Moore’s law has enormous consequences for not only the semiconductor industry, but for all consumers who benefit from increased performance and reduced costs. Smaller and faster processors have led to advances in a wide variety of industries from personal computing to industrial automation.

However, the end may be in sight for Moore’s Law.

The first signs that the industry may not be able to keep pace with the law came in the early 2000’s when things started to heat up. Forcing electrons through smaller and smaller circuits causes a lot of heart. If this was not the nail in the coffin for Mr. Moore’s law, then the turn to mobile computing definitely was. With different priorities such as energy efficiency and form factor taking precedence, doubling the number of transistors became a second priority.

The End of an Era

From a purely economic point of view Moore’s law is also making less and less sense as time goes on.
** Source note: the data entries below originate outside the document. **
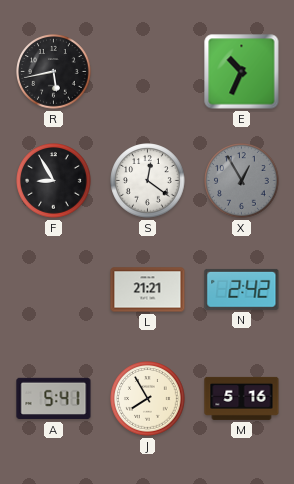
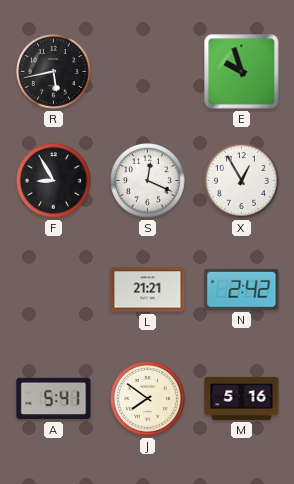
E: 10:34 -> 9:57
S: 12:21 -> 12:19
X dial: grey -> white
J: 7:55 -> 7:51
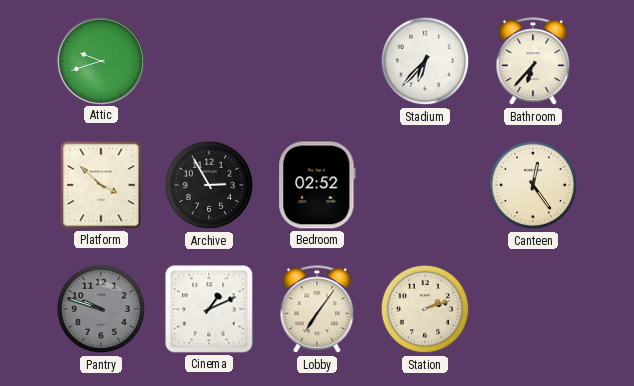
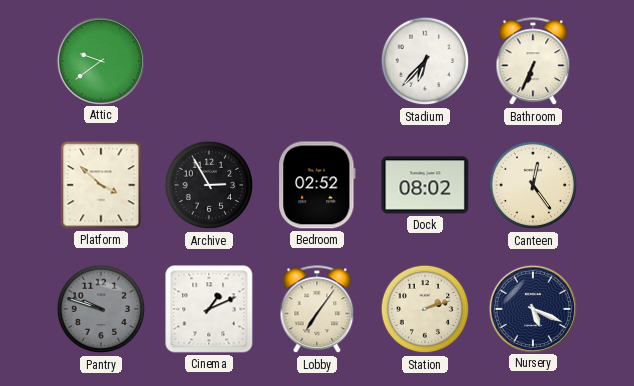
Attic: 9:42 -> 9:39
Bathroom: 6:37 -> 6:34
Dock: none -> 08:02
Nursery: none -> 5:19
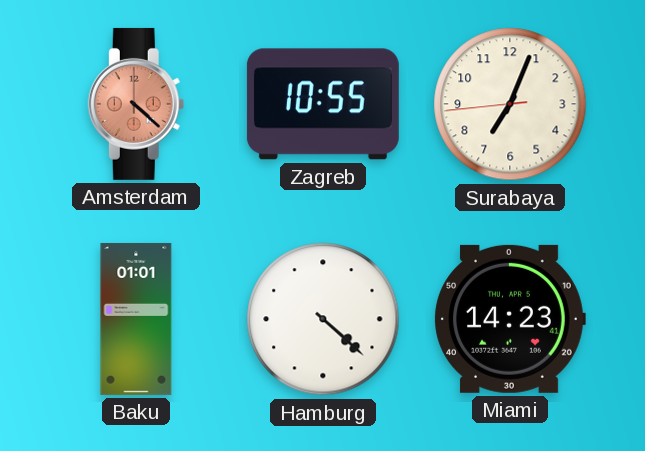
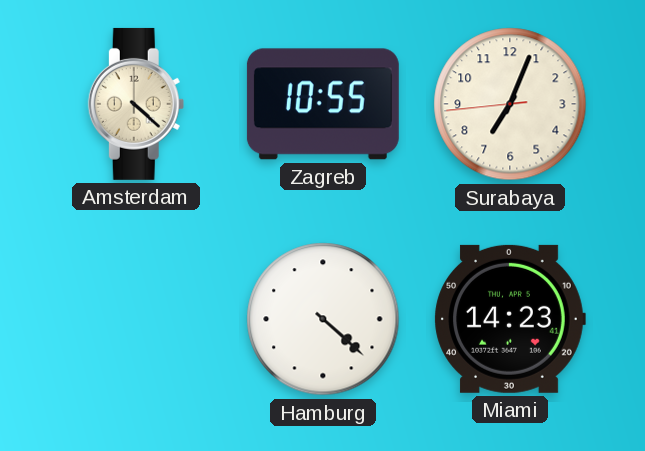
Amsterdam dial: salmon -> cream
Baku: 01:01 -> none
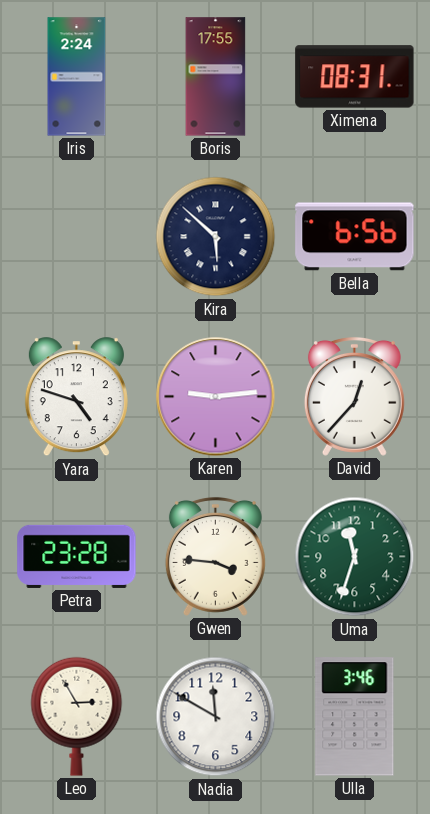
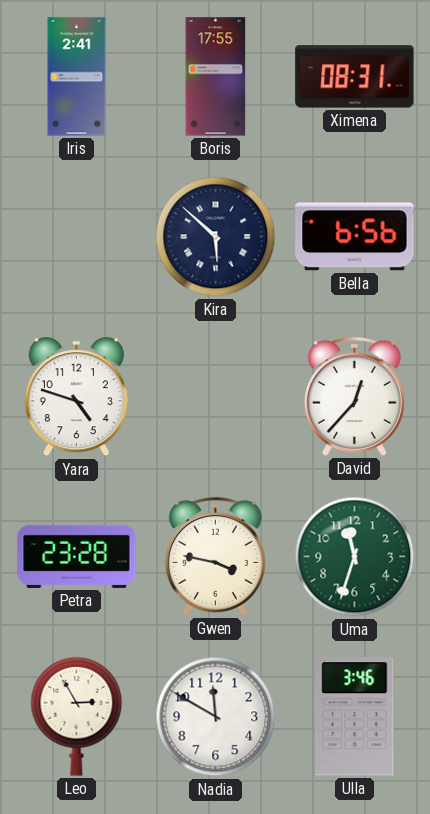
Iris: 2:24 -> 2:41
Karen: 9:14 -> none
Gwen: 3:46 -> 3:47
Increasing chip density also exponentially increases cost in a relationship known as Rock’s Law.

This Law states a semiconductor manufacturers will experience two fold growth in the price of chip manufacturing plants every four years. In addition, decreasing chip size inevitably leads to mistakes. The number of wafers exposed to end-of-line quality incidents is projected to increase ten times from 1995 levels by 2020 (Accenture Strategy Analysis).

What's Next?

While the foundation of Moore’s Law become more and more unstable, where does the industry turn?

Specialization seems like a safe bet with the growth of embedded processors and mobile technology. Processor speed and transistor density may not increase at the same speed as it once did, but that will not stop innovation. Chips will come with more and more features for highly specified applications.

Will Moore’s Law finally come to an end? Who is to say. All we know for certain is manufactures will need to explore other strategies as the returns to scaling quickly diminish.